** Exercise objective **
Copy every record word for word. The images stay behind.
☆ ☆ ☆ ☆ ☆ ☆ ☆
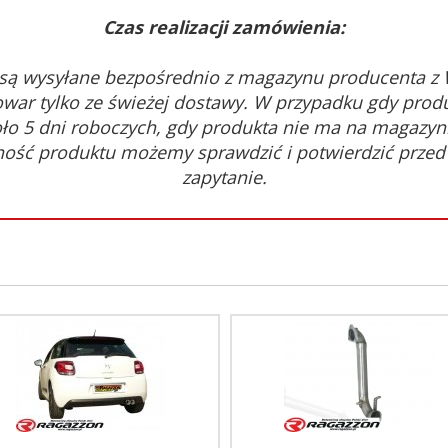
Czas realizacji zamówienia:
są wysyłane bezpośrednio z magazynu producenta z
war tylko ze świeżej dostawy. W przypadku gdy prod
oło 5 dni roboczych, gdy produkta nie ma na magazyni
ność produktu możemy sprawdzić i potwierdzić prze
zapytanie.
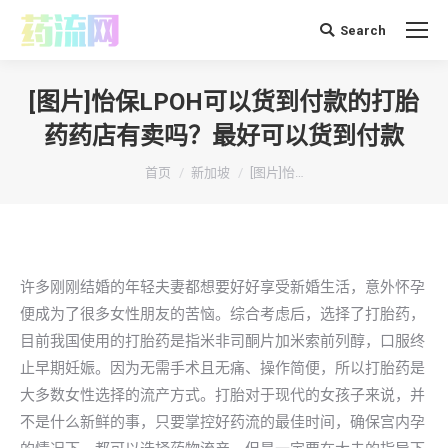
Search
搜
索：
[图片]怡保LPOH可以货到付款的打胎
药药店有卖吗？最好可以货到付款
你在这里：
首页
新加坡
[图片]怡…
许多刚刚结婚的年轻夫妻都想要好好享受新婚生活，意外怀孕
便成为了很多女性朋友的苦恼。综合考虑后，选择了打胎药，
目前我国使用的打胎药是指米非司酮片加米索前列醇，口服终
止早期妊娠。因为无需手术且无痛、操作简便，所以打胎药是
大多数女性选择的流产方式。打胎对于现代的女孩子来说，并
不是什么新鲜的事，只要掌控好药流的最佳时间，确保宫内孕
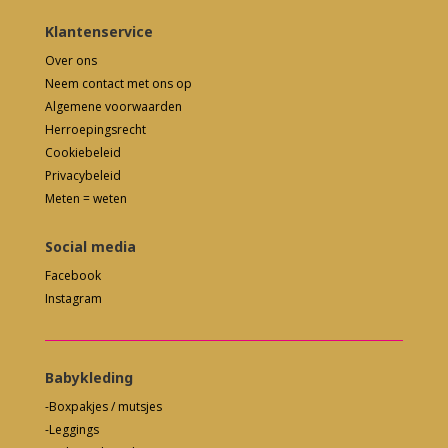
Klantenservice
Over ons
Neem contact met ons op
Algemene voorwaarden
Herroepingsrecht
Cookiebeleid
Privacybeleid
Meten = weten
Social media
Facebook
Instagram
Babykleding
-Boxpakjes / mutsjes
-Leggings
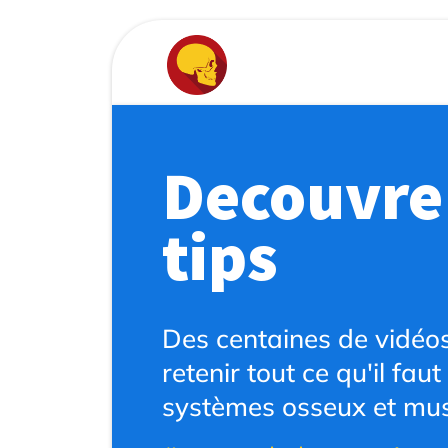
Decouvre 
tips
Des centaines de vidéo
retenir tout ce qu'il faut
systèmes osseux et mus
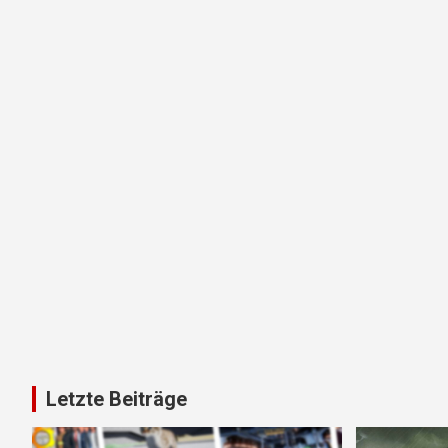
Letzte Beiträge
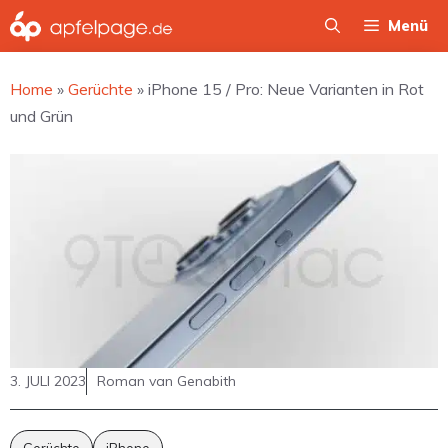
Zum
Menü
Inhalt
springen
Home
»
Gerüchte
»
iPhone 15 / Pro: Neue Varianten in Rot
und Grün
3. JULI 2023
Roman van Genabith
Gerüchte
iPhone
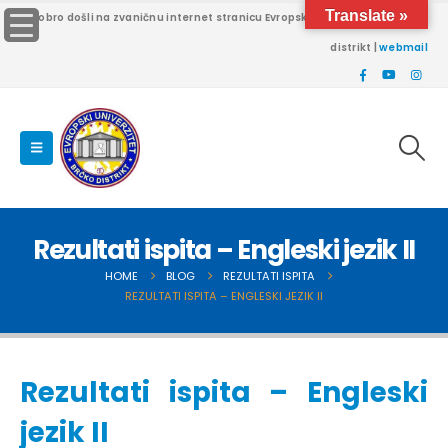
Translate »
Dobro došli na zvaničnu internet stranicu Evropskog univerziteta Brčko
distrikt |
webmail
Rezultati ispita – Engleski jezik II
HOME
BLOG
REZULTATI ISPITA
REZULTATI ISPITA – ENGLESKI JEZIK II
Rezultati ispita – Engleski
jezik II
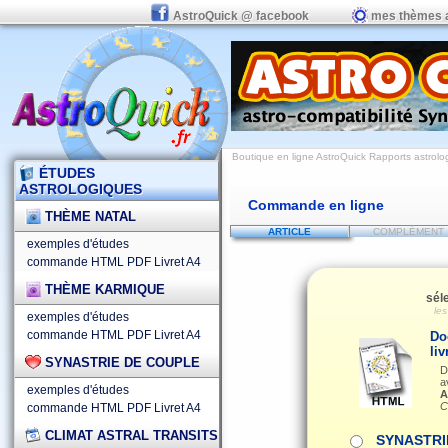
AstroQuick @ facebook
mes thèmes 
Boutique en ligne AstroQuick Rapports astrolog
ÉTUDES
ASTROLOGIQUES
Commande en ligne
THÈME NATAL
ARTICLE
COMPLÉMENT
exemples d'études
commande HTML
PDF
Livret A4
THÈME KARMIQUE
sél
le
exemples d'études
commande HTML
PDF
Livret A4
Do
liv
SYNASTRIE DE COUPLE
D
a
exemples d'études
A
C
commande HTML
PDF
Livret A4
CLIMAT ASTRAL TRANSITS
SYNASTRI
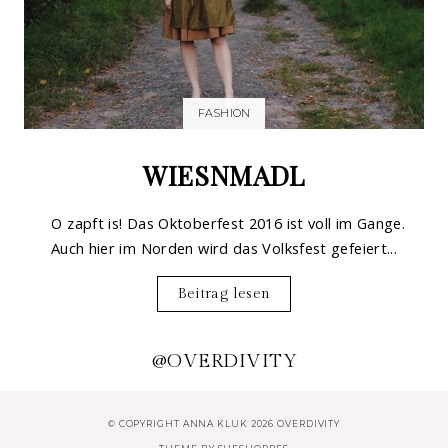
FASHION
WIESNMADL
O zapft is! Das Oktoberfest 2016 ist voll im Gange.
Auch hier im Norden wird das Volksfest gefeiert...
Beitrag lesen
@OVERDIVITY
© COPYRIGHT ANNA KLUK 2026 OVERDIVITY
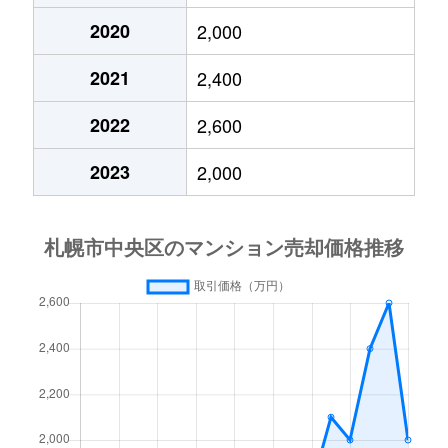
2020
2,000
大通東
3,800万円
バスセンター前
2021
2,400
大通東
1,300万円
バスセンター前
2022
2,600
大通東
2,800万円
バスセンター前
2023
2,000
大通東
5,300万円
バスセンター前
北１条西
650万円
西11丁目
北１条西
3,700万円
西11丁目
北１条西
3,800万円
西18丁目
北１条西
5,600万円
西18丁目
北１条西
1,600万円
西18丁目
☆ ☆ ☆ ☆ ☆ ☆ ☆
** Result of this exercise **
Czas realizacji zamówienia:
są wysyłane bezpośrednio z magazynu producenta z
war tylko ze świeżej dostawy. W przypadku gdy prod
oło 5 dni roboczych, gdy produkta nie ma na magazyni
ność produktu możemy sprawdzić i potwierdzić prze
zapytanie.
Search
搜
索：
[图片]怡保LPOH可以货到付款的打胎
药药店有卖吗？最好可以货到付款
你在这里：
首页
新加坡
[图片]怡…
许多刚刚结婚的年轻夫妻都想要好好享受新婚生活，意外怀孕
便成为了很多女性朋友的苦恼。综合考虑后，选择了打胎药，
目前我国使用的打胎药是指米非司酮片加米索前列醇，口服终
止早期妊娠。因为无需手术且无痛、操作简便，所以打胎药是
大多数女性选择的流产方式。打胎对于现代的女孩子来说，并
不是什么新鲜的事，只要掌控好药流的最佳时间，确保宫内孕
Klantenservice
Over ons
Neem contact met ons op
Algemene voorwaarden
Herroepingsrecht
Cookiebeleid
Privacybeleid
Meten = weten
Social media
Facebook
Instagram
Babykleding
-Boxpakjes / mutsjes
-Leggings
Decouvre 
tips
Des centaines de vidéo
retenir tout ce qu'il faut
systèmes osseux et mus
Letzte Beiträge
Zum
Menü
Inhalt
springen
Home
»
Gerüchte
»
iPhone 15 / Pro: Neue Varianten in Rot
und Grün
3. JULI 2023
Roman van Genabith
Gerüchte
iPhone
Translate »
Dobro došli na zvaničnu internet stranicu Evropskog univerziteta Brčko
distrikt |
webmail
Rezultati ispita – Engleski jezik II
HOME
BLOG
REZULTATI ISPITA
REZULTATI ISPITA – ENGLESKI JEZIK II
Rezultati ispita – Engleski
jezik II
AstroQuick @ facebook
mes thèmes 
Boutique en ligne AstroQuick Rapports astrolog
ÉTUDES
ASTROLOGIQUES
Commande en ligne
THÈME NATAL
ARTICLE
COMPLÉMENT
exemples d'études
commande HTML
PDF
Livret A4
THÈME KARMIQUE
sél
le
exemples d'études
commande HTML
PDF
Livret A4
Do
liv
SYNASTRIE DE COUPLE
D
a
exemples d'études
A
C
commande HTML
PDF
Livret A4
CLIMAT ASTRAL TRANSITS
SYNASTRI
FASHION
WIESNMADL
O zapft is! Das Oktoberfest 2016 ist voll im Gange.
Auch hier im Norden wird das Volksfest gefeiert...
Beitrag lesen
@OVERDIVITY
© COPYRIGHT ANNA KLUK 2026 OVERDIVITY
2020
2,000
大通東
3,800万円
バスセンター前
2021
2,400
大通東
1,300万円
バスセンター前
2022
2,600
大通東
2,800万円
バスセンター前
2023
2,000
大通東
5,300万円
バスセンター前
北１条西
650万円
西11丁目
北１条西
3,700万円
西11丁目
北１条西
3,800万円
西18丁目
北１条西
5,600万円
西18丁目
北１条西
1,600万円
西18丁目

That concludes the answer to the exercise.